At this point in The Flame Alphabet, about halfway through, Sam ceases to be a real character and becomes a conduit for Marcus to introduce themes, images and metaphors about language. In place of conventional narrative, we’re now in the realm of theory and ideas. While the potency and violence of the images piles up, the genre thriller at the heart of the novel -- Sam’s quest for his family -- all but disappears, along with our attention. As he drifts through “Forsythe” having “salted” mute sex with men and women alike (don’t ask, I can’t explain) everything starts to feel driven by poetic caprice rather than narrative logic. Throughout the latter half of the novel we get sentences like this: “It is said that the 22 Hebrew letters, if laid flat and joined properly…would describe the cardiovascular plan of the human body. And not only that. That was child’s play.” By itself this is a beautiful line, but it both serves no narrative purpose and is difficult to connect to in any emotional way.

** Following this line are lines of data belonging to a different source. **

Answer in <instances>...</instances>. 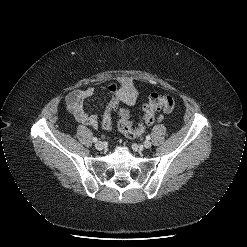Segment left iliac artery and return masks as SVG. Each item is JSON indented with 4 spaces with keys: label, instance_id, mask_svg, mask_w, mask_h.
I'll return each mask as SVG.
<instances>
[{
    "label": "left iliac artery",
    "instance_id": "obj_1",
    "mask_svg": "<svg viewBox=\"0 0 247 247\" xmlns=\"http://www.w3.org/2000/svg\"><path fill=\"white\" fill-rule=\"evenodd\" d=\"M146 139H147V140H150V139H151V135H147V136H146Z\"/></svg>",
    "mask_w": 247,
    "mask_h": 247
}]
</instances>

If one reviews The Flame Alphabet as just another sci-fi thriller, ultimately it will be a gentle let down. But we have to remember what kind of genius we are dealing with here, and ask different questions, ones that aren’t specifically about reader interest and narrative continuity and drive. The Flame Alphabet is quite a successful foray into experimental writing. The problem here is that because Marcus writes the novel with such conventional gusto, it is hard not to judge it as it appears on the page. In his New York Times review, J. Robert Lennon offers a similar criticism: “Unfortunately, Marcus’s borrowings from conventional narrative create an expectation of structural coherence that the book then declines to deliver."
Marcus’s previous novels, The Age of Wire and String and Notable American Women have always functioned like language poems, dripping with the grad school culture from which they were born. They abandon narrative and plot and instead derive feeling from syntax and diction. With The Flame Alphabet Marcus sets out to baffle critics and cynics alike by fitting in. The textbook narrative and streamlined characterization seems to be the most experimental part of the novel. The fact that it’s centered around a narrative is experimental for Marcus, who states in an interview with New York Magazine: “Sometimes I can start to use strangeness as a crutch…it actually seems the strangest thing not to be strange.” What we get is a novel where experimental language is not limited to anti-narrative forms, but rather fused with the same conventional narratives we would expect from a novel by Franzen or Dan Brown.
Whether this new novel is Marcus playing games with “mediocrity” or is his first foray into a writing style that says to doubting critics, “I’m a big boy now,” lacks a definitive answer. While The Flame Alphabet dishes out a kinky portion of Lynchian comedy and unconventional narrative strategies, it also seems to court respect and acclaim from bigwig critics at places like the New York Times and London’s The Guardian, who are just as baffled as they were by his previous work. Because of the formulaic narrative that ties this grotesque nightmare together, it allows the critics to pick apart this new novel like any memoir by Bill Clinton.
When asked what the novel was about in an interview with New York Magazine, Marcus stated: “The power of family to both love and destroy you.” Sam’s desperate quest to save his family is ultimately undone by the very people that he seeks to save, his family. It’s as simple as that. Sam, Clair and Ester feel like real people, not disfigured syntax or fragmented prose, and in a way that’s the problem. Marcus is traversing potentially potent and revolutionary ground: the question will be can he find some sort of balance and feeling in his peculiar mix of aesthetic needs and distortions?